Third, this is a country so poor that most people cannot afford a radio, a midwife or a bicycle. Foreign governments, agencies and charities have created a closed, parallel universe in Kabul that sports fleets of SUVs, drives up rental rates and pays huge salaries to a few Afghans lucky enough to know English and Windows. For others with connections, the aid boom has also created endless opportunities for official corruption and graft. The jobless and unskilled, left seething on the sidewalk, see no difference between a luxury hotel and a foreign charity that digs wells for farmers.
During the rioting, my interpreter heard a tragic and telling statement shouted by a middle-aged woman in the angry crowd. He asked her why she was demonstrating against the foreigners who had come to help, and she replied, "We don't want their help. We want them to go away and leave us alone. We don't want their progress or their development. We would rather stay in the ruins just like we were before."
This strain of defiant, destructive nihilism echoed other violent episodes in Afghanistan's recent history, including the devastating bombardment of Kabul by warring militia factions in the 1990s, the scorched-earth policy of the Taliban that ruined thousands of acres of farms, the recent rise of drug gangs that thrive on political chaos, and the rash of school burnings by insurgents across the country.
Of all the details that saddened and angered me about the riots -- the charred rosebushes at the CARE compound, the bullet holes sprayed across every window in the new Serena Hotel -- there was one that affected me the most, and that seemed to pit the hopeful and dark sides of Afghanistan against each other.
Several years ago, I visited a remote town and met an elderly teacher who loved books and was struggling to inspire his students with little money, few supplies and a school still scarred from Soviet bombing. I was never able to return there, but last month I met a member of parliament from the same town and asked if he would take some school supplies on his next visit. I filled a box with books and maps and pens, wrote the old teacher a letter and taped his name and town on the outside.
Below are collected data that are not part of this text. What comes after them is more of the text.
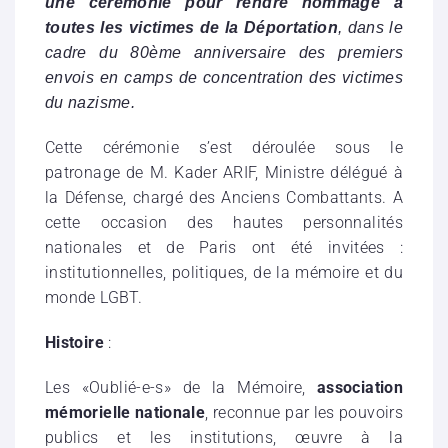
une cérémonie pour rendre hommage à
toutes les victimes de la Déportation
, dans le
cadre du 80ème anniversaire des premiers
envois en camps de concentration des victimes
du nazisme.
Cette cérémonie s’est déroulée sous le
patronage de M. Kader ARIF, Ministre délégué à
la Défense, chargé des Anciens Combattants. A
cette occasion des hautes personnalités
nationales et de Paris ont été invitées :
institutionnelles, politiques, de la mémoire et du
monde LGBT.
Histoire
:
Les «Oublié-e-s» de la Mémoire,
association
mémorielle nationale
, reconnue par les pouvoirs
publics et les institutions, œuvre à la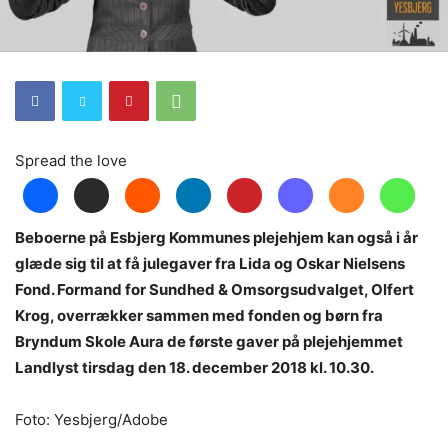
Spread the love
Beboerne på Esbjerg Kommunes plejehjem kan også i år
glæde sig til at få julegaver fra Lida og Oskar Nielsens
Fond. Formand for Sundhed & Omsorgsudvalget, Olfert
Krog, overrækker sammen med fonden og børn fra
Bryndum Skole Aura de første gaver på plejehjemmet
Landlyst tirsdag den 18. december 2018 kl. 10.30.
Foto: Yesbjerg/Adobe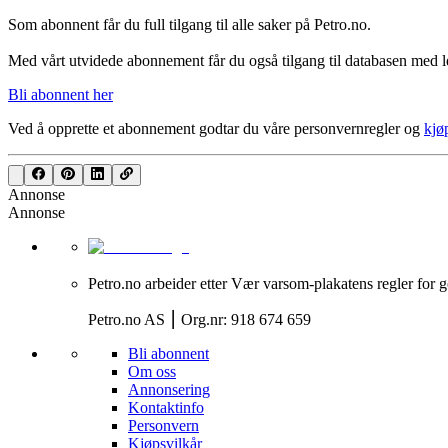
Som abonnent får du full tilgang til alle saker på Petro.no.
Med vårt utvidede abonnement får du også tilgang til databasen med le
Bli abonnent her
Ved å opprette et abonnement godtar du våre
personvernregler
og
kjø
Annonse
Annonse
Petro.no arbeider etter Vær varsom-plakatens regler for g
Petro.no AS ⎮ Org.nr: 918 674 659
Bli abonnent
Om oss
Annonsering
Kontaktinfo
Personvern
Kjøpsvilkår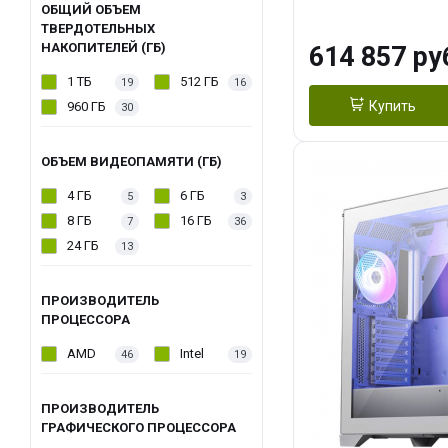
модуля)/ Afox
ОБЩИЙ ОБЪЕМ
ТВЕРДОТЕЛЬНЫХ
GDDR6X 384-Bi
НАКОПИТЕЛЕЙ (ГБ)
614 857 ру
Turbo/ 1 ТБ SS
1 ТБ
512 ГБ
19
16
Купить
960 ГБ
30
ОБЪЕМ ВИДЕОПАМЯТИ (ГБ)
4 ГБ
6 ГБ
5
3
8 ГБ
16 ГБ
7
36
24 ГБ
13
ПРОИЗВОДИТЕЛЬ
ПРОЦЕССОРА
AMD
Intel
46
19
ПРОИЗВОДИТЕЛЬ
ГРАФИЧЕСКОГО ПРОЦЕССОРА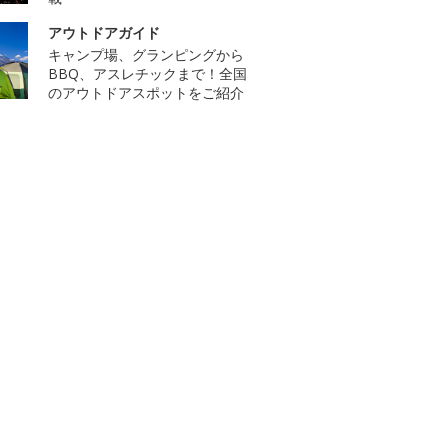
アウトドアガイド
キャンプ場、グランピングから
BBQ、アスレチックまで！全国
のアウトドアスポットをご紹介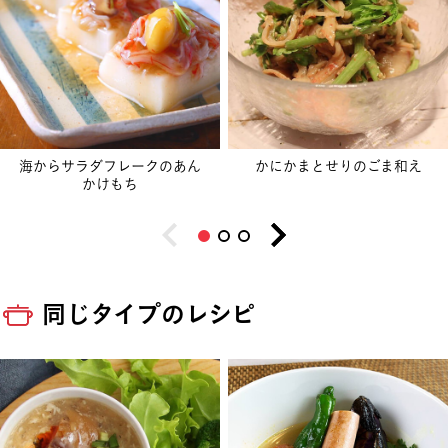
海からサラダフレークのあん
かにかまとせりのごま和え
かけもち
同じタイプのレシピ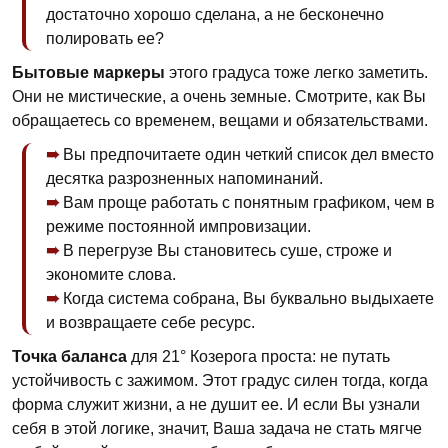
достаточно хорошо сделана, а не бесконечно
полировать ее?
Бытовые маркеры
этого градуса тоже легко заметить.
Они не мистические, а очень земные. Смотрите, как Вы
обращаетесь со временем, вещами и обязательствами.
Вы предпочитаете один четкий список дел вместо
десятка разрозненных напоминаний.
Вам проще работать с понятным графиком, чем в
режиме постоянной импровизации.
В перегрузе Вы становитесь суше, строже и
экономите слова.
Когда система собрана, Вы буквально выдыхаете
и возвращаете себе ресурс.
Точка баланса
для 21° Козерога проста: не путать
устойчивость с зажимом. Этот градус силен тогда, когда
форма служит жизни, а не душит ее. И если Вы узнали
себя в этой логике, значит, Ваша задача не стать мягче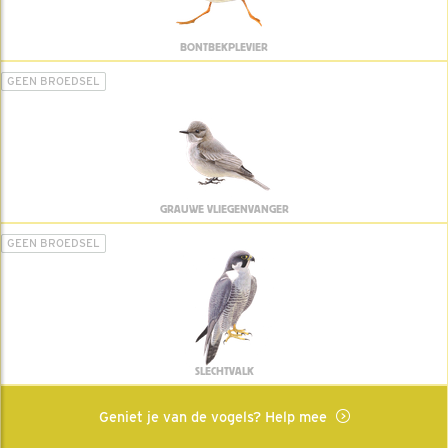
BONTBEKPLEVIER
GEEN BROEDSEL
GRAUWE VLIEGENVANGER
GEEN BROEDSEL
SLECHTVALK
Geniet je van de vogels? Help mee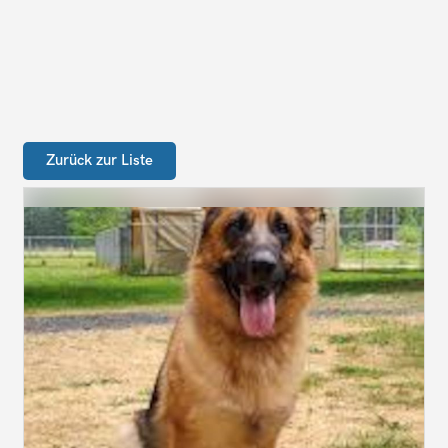
Zurück zur Liste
My driver was delivering the box to the legislator when the rioting broke out. A group of armed men stopped him on the street and forced him to drive them around the city for several hours. They noticed the box with the teacher's name in English, and pounced on it in suspicion. One of them drew a dagger from his jacket and stabbed the box over and over again, until he was satisfied it contained nothing of value.
Pamela Constable, a deputy foreign editor of The Washington Post, served as Kabul bureau chief from 2002 to 2004.